→ **Aim of the exercise**
Lines with "radio" in the records below: say how many there are, and add nothing.
##############################
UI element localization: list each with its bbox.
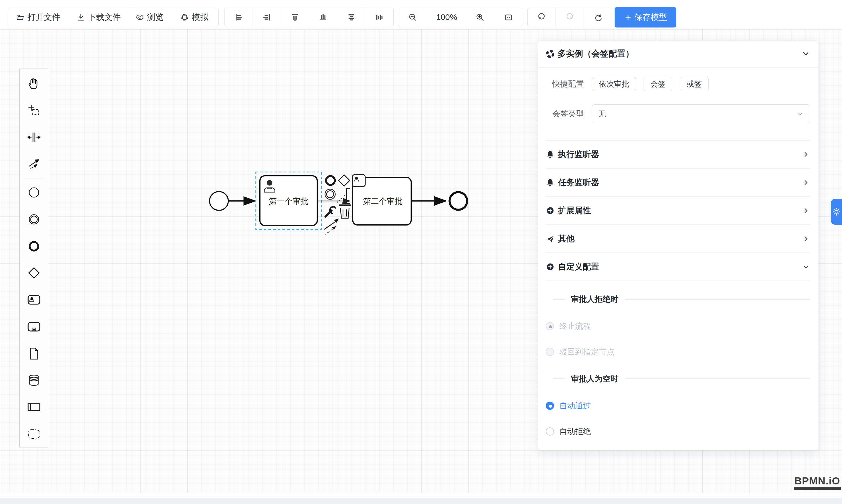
chevron-right-icon <box>802 150 810 159</box>
divider-dash <box>553 379 564 379</box>
empty-group-title: 审批人为空时 <box>546 374 810 384</box>
radio-circle <box>546 402 554 410</box>
properties-panel: 多实例（会签配置） 快捷配置 依次审批 会签 或签 会签类型 无 <box>538 40 818 450</box>
section-other[interactable]: 其他 <box>546 225 810 253</box>
bell-icon <box>546 178 555 187</box>
panel-header[interactable]: 多实例（会签配置） <box>538 41 818 68</box>
connect-tool-icon[interactable] <box>324 218 339 234</box>
sign-type-value: 无 <box>598 109 796 119</box>
chevron-right-icon <box>802 206 810 215</box>
append-user-task-icon[interactable] <box>352 175 365 187</box>
section-task-listener[interactable]: 任务监听器 <box>546 169 810 197</box>
reject-group-title: 审批人拒绝时 <box>546 294 810 305</box>
append-gateway-icon[interactable] <box>339 175 350 186</box>
radio-circle <box>546 427 554 435</box>
panel-sections: 执行监听器 任务监听器 扩展属性 <box>546 140 810 281</box>
divider-line <box>625 379 810 379</box>
quick-option-countersign[interactable]: 会签 <box>644 77 672 91</box>
radio-circle <box>546 322 554 330</box>
radio-return-to-node: 驳回到指定节点 <box>546 347 810 357</box>
end-event[interactable] <box>450 192 467 210</box>
chevron-down-icon[interactable] <box>801 50 810 58</box>
quick-option-sequential[interactable]: 依次审批 <box>592 77 636 91</box>
task1-label: 第一个审批 <box>269 197 309 205</box>
append-intermediate-event-icon[interactable] <box>325 189 335 199</box>
wrench-icon[interactable] <box>326 207 336 217</box>
bell-icon <box>546 150 555 159</box>
plus-circle-icon <box>546 263 555 271</box>
chevron-right-icon <box>802 235 810 243</box>
task2-label: 第二个审批 <box>363 197 403 205</box>
quick-config-label: 快捷配置 <box>546 79 584 89</box>
text-annotation-icon[interactable] <box>347 189 350 203</box>
radio-auto-pass[interactable]: 自动通过 <box>546 400 810 411</box>
start-event[interactable] <box>210 192 228 210</box>
divider-dash <box>553 299 564 300</box>
panel-title: 多实例（会签配置） <box>558 48 801 60</box>
sign-type-select[interactable]: 无 <box>592 104 810 123</box>
chevron-right-icon <box>802 178 810 187</box>
radio-auto-reject[interactable]: 自动拒绝 <box>546 426 810 437</box>
sign-type-row: 会签类型 无 <box>546 104 810 123</box>
multi-instance-icon <box>546 50 555 58</box>
chevron-down-icon <box>802 263 810 271</box>
quick-config-row: 快捷配置 依次审批 会签 或签 <box>546 77 810 91</box>
task-first-approval[interactable]: 第一个审批 <box>260 176 317 226</box>
chevron-down-icon <box>796 110 804 118</box>
bpmn-io-logo[interactable]: BPMN.iO <box>794 475 841 490</box>
quick-option-orsign[interactable]: 或签 <box>680 77 708 91</box>
plus-circle-icon <box>546 206 555 215</box>
radio-terminate-process: 终止流程 <box>546 321 810 331</box>
sign-type-label: 会签类型 <box>546 109 584 119</box>
section-extended-properties[interactable]: 扩展属性 <box>546 197 810 225</box>
append-end-event-icon[interactable] <box>326 176 335 185</box>
section-execution-listener[interactable]: 执行监听器 <box>546 141 810 169</box>
section-custom-config[interactable]: 自定义配置 <box>546 253 810 281</box>
radio-circle <box>546 348 554 356</box>
settings-tab[interactable] <box>831 199 842 224</box>
send-icon <box>546 234 555 243</box>
trash-icon[interactable] <box>339 202 351 218</box>
gear-icon <box>831 207 841 217</box>
divider-line <box>625 299 810 300</box>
##############################
→ **Solution for this exercise**
8